What is the distribution of \(Y\)?
What is the variance of \(y_i\), given the logistic regression model?
Why doesn’t constant variance hold for logistic regression?
Logistic regression coefficients
Let \(\pi_i\) be the probability an individual is diagnosed with lung cancer. We fit the model
\[ \log\Big(\frac{\hat{\pi}_i}{1-\hat{\pi}_i}\Big) = \hat{\beta}_0 + \hat{\beta}_1 \text{birdkeepingYes} \]

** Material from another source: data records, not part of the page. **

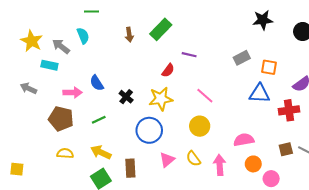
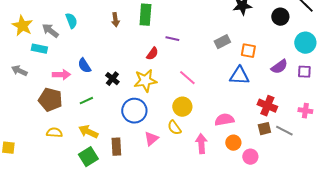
green rectangle: (161, 29) -> (145, 15), turned -40
red cross: (289, 110) -> (267, 106), moved, turned 30
yellow semicircle: (193, 159) -> (174, 128), moved

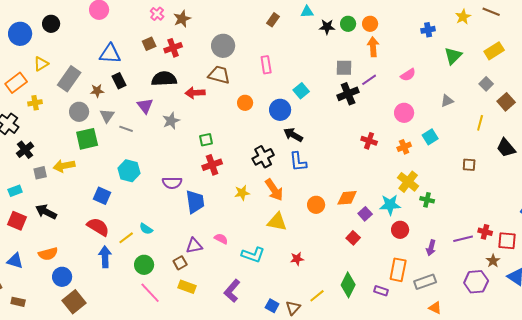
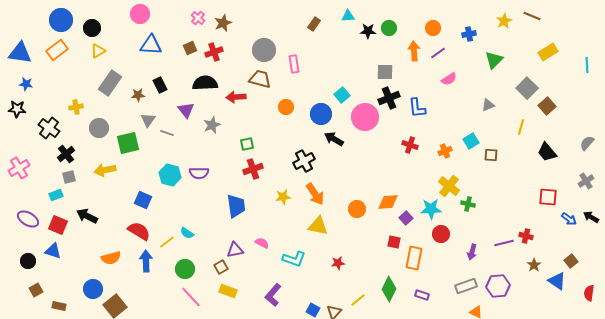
orange circle: (370, 24) -> (433, 28), moved
blue circle: (20, 34) -> (61, 20), moved
yellow rectangle: (494, 51) -> (548, 52), moved
blue triangle: (110, 54) -> (151, 45), moved
yellow triangle: (41, 64) -> (98, 51), moved
pink rectangle: (266, 65) -> (294, 64), moved
purple line: (369, 80) -> (438, 53), moved
orange rectangle: (16, 83) -> (57, 50), moved
gray square: (486, 84) -> (527, 88), size x1.5
gray circle: (79, 112) -> (99, 128), moved
pink circle: (404, 113) -> (365, 117), moved, size x1.4
blue L-shape: (298, 162) -> (417, 108), moved
brown square: (469, 165) -> (491, 155), moved
gray square: (40, 173) -> (69, 177), moved
purple semicircle: (172, 183) -> (199, 173), moved
red square: (353, 238) -> (394, 242), turned -32
red square: (507, 241) -> (548, 197), moved
orange semicircle: (48, 254) -> (111, 258), moved
blue triangle: (15, 261) -> (53, 251), moved
orange rectangle: (398, 270) -> (414, 258), moved
blue circle: (62, 277) -> (93, 289), moved
purple hexagon: (476, 282) -> (498, 286), moved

Explain what -1.386 tells us.
Explain what 1.356 tells us.
Logistic regression odds ratios
| Birdkeeping | Cancer | No Cancer |
|---|---|---|
| No | 16 | 64 |
| Yes | 33 | 34 |
Drop-in-deviance test
| term | df.resid | deviance | df | G | p.value |
|---|---|---|---|---|---|
| cancer ~ socioeconomic + age + bird | 143 | 172 | NA | NA | NA |
| cancer ~ socioeconomic + age + bird + yrsmoke + cigsday | 141 | 155 | 2 | 17 | 0 |
What is the distribution of the test statistic \(G\)?
How would do we know the p-value will be very small?
Unbiased estimator
What does it mean for an estimator to be unbiased?
How do you show an estimator is unbiased?
Linear regression
\[ \mathbf{y} = \mathbf{X}\boldsymbol{\beta} + \boldsymbol{\epsilon} \]
What assumptions on \(\boldsymbol{\epsilon}\) are needed to derive the least-squares estimator?
What assumptions on \(\boldsymbol{\epsilon}\) are needed to conduct inference for \(\boldsymbol{\beta}\) ?
What assumptions on \(\boldsymbol{\epsilon}\) are needed to derive the MLE for \(\boldsymbol{\beta}\)?
Sum of squares
\[ \text{Show }\hspace{1mm} SSR = \mathbf{y}^\mathsf{T}\mathbf{y} - \hat{\boldsymbol{\beta}}^\mathsf{T}\mathbf{X}^\mathsf{T}\mathbf{y} \]
Types of predictors
Why might we use centered predictors in a model?
Why might we use standardized predictors in a model?